__What the task asks__.
For the data below, work out how many lines contain the word "skin" and supply only that number.

[Items from a data source]
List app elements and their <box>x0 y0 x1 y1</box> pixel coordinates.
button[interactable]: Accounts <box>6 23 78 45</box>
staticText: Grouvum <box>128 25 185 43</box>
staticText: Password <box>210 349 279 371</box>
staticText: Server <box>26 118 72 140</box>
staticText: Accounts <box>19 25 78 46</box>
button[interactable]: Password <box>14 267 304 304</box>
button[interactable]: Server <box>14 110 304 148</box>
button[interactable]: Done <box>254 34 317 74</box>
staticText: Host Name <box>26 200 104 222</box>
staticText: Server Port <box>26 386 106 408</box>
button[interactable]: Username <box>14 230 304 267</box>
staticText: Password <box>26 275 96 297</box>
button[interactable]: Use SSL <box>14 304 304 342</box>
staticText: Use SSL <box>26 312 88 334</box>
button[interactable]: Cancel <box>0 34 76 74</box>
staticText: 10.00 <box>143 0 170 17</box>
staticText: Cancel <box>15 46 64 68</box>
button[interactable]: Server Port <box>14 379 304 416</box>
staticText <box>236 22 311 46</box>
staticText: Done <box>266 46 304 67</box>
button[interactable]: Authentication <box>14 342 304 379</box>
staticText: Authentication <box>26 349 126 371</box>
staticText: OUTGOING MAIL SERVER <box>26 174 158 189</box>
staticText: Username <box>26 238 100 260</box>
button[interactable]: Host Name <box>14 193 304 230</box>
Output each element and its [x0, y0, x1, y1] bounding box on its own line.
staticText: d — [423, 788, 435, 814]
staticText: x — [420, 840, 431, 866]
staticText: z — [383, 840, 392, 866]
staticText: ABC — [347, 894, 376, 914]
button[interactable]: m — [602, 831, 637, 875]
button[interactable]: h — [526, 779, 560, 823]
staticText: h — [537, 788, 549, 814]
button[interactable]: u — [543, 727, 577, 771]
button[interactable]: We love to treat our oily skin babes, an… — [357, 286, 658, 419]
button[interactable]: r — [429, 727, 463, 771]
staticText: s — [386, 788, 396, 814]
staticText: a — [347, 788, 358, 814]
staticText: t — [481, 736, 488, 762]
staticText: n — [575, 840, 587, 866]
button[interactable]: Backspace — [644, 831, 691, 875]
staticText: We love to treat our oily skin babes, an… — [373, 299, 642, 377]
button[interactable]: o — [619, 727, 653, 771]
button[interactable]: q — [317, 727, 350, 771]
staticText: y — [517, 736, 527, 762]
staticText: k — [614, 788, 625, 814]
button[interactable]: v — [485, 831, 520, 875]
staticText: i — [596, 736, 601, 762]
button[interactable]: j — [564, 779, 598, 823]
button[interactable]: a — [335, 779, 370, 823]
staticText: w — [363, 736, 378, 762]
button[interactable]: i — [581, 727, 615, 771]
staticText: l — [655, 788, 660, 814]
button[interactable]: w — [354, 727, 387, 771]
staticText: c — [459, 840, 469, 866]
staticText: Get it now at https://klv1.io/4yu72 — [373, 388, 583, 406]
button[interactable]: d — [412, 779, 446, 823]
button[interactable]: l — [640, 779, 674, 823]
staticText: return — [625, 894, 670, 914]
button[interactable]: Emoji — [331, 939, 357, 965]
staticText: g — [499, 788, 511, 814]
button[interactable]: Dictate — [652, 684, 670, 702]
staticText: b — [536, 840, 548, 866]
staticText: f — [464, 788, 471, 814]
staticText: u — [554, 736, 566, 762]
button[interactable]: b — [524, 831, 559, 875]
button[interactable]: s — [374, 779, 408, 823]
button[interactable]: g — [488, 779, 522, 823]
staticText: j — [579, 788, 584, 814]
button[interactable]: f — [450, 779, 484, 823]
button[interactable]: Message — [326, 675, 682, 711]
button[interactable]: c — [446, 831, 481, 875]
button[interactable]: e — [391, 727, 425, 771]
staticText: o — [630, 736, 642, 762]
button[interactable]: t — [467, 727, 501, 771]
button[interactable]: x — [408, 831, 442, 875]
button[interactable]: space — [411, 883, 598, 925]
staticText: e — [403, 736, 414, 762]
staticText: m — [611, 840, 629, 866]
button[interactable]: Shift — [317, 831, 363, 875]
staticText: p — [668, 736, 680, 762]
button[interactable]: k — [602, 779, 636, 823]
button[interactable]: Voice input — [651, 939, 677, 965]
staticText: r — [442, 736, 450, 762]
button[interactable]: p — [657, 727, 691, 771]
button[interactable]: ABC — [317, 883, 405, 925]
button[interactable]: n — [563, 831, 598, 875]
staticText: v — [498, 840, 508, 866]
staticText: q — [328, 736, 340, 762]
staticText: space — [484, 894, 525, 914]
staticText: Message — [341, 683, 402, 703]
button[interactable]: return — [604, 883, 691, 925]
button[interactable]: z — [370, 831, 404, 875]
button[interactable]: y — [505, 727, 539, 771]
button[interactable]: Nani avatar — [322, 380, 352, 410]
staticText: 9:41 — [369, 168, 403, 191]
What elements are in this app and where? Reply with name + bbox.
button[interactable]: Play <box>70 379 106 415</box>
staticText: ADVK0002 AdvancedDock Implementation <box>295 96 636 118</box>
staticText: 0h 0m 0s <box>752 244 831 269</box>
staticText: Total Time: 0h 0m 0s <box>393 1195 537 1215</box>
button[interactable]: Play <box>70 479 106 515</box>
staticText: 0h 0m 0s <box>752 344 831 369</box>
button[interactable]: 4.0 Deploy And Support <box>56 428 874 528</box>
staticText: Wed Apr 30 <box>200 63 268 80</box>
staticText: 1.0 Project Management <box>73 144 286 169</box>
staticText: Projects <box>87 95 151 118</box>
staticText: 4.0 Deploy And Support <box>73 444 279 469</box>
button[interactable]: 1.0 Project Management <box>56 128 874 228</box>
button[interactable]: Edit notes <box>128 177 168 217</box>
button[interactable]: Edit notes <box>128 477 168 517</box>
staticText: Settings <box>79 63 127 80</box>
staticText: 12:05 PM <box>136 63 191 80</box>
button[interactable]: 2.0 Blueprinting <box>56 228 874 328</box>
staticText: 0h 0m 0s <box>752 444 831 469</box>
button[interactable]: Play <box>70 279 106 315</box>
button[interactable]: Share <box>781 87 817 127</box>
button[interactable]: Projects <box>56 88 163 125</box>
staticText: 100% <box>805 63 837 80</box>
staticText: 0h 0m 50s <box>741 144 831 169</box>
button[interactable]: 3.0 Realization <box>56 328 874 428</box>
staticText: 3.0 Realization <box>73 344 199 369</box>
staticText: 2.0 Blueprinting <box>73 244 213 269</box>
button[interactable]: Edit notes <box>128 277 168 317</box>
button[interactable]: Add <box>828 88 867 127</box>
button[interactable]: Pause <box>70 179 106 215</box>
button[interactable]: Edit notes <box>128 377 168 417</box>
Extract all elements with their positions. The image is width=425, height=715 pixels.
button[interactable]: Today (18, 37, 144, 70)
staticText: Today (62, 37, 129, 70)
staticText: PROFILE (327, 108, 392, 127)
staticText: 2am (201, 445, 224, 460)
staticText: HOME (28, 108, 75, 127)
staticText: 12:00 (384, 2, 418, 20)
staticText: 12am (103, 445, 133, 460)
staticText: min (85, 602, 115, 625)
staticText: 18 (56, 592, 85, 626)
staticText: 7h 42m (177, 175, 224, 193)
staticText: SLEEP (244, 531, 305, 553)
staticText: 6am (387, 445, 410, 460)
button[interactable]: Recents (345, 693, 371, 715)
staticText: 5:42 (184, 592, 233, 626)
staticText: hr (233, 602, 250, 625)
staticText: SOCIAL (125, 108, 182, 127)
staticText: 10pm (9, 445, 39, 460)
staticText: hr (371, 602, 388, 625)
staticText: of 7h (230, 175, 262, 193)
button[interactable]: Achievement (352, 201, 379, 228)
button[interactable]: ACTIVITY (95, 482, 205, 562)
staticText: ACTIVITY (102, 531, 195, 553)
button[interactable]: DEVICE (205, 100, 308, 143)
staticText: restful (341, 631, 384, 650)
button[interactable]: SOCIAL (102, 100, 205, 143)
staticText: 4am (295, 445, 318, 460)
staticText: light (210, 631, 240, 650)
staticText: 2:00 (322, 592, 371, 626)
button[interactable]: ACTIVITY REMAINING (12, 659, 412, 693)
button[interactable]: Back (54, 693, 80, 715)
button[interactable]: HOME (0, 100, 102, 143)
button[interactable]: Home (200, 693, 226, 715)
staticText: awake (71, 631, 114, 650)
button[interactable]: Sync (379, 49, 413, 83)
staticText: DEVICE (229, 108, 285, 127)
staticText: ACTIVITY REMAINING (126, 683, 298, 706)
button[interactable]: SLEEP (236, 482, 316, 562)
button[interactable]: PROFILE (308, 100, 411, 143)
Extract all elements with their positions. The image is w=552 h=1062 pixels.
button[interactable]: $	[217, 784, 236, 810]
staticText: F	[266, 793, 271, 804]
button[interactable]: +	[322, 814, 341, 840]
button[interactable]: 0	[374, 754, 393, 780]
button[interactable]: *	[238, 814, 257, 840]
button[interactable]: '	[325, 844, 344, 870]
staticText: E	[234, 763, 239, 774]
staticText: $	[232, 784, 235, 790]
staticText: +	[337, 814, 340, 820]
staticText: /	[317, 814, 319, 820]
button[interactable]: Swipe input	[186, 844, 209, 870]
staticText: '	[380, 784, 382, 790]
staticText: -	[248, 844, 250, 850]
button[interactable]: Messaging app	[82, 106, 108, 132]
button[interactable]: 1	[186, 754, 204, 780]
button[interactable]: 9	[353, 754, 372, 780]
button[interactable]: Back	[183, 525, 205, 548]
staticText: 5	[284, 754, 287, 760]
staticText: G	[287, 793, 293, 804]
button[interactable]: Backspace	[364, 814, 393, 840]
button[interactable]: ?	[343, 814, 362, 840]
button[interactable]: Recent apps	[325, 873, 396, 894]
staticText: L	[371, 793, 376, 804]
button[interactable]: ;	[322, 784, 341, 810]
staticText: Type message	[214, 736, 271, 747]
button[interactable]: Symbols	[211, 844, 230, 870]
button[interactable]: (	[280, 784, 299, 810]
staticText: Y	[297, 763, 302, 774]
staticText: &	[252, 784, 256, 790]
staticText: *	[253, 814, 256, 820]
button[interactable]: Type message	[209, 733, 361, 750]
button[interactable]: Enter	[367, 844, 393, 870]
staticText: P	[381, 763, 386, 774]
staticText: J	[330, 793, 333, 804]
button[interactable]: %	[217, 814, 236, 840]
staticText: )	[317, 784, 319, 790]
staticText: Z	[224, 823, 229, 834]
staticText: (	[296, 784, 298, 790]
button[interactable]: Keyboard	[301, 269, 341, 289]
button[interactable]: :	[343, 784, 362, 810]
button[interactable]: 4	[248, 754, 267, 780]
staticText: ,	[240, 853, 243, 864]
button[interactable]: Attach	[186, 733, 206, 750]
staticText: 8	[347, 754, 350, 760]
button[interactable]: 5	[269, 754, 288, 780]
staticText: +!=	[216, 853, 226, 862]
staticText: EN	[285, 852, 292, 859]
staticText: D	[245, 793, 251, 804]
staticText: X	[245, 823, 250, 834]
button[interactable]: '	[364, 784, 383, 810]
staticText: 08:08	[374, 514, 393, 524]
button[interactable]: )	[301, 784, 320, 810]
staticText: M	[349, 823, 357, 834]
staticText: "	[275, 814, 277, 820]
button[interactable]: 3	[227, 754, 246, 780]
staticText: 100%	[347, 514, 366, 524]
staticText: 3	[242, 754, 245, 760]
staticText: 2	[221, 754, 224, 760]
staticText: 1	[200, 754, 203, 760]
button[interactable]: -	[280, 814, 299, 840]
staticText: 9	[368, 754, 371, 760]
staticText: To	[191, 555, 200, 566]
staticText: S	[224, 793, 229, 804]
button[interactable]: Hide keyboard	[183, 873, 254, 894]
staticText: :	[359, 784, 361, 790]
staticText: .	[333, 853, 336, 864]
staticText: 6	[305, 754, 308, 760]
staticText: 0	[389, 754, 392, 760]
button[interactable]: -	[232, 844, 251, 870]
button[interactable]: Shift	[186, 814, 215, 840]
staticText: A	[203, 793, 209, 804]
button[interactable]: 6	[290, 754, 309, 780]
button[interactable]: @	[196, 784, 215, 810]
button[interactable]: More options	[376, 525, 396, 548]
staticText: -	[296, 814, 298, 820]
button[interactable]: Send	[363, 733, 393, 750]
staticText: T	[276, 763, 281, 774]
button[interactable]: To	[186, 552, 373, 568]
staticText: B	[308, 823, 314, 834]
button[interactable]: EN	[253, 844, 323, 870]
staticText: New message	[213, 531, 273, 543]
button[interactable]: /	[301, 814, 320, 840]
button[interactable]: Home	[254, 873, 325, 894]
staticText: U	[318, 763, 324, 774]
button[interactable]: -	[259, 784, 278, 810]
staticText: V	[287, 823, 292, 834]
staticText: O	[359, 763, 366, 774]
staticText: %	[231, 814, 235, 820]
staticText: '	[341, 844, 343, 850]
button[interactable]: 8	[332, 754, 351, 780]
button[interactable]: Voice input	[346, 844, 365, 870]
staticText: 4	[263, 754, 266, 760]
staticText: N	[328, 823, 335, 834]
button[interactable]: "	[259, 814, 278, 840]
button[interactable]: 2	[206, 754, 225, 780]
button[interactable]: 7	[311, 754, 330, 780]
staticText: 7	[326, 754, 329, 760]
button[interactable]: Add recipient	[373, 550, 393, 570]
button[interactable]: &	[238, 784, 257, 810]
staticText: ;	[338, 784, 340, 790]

__Your response__.
2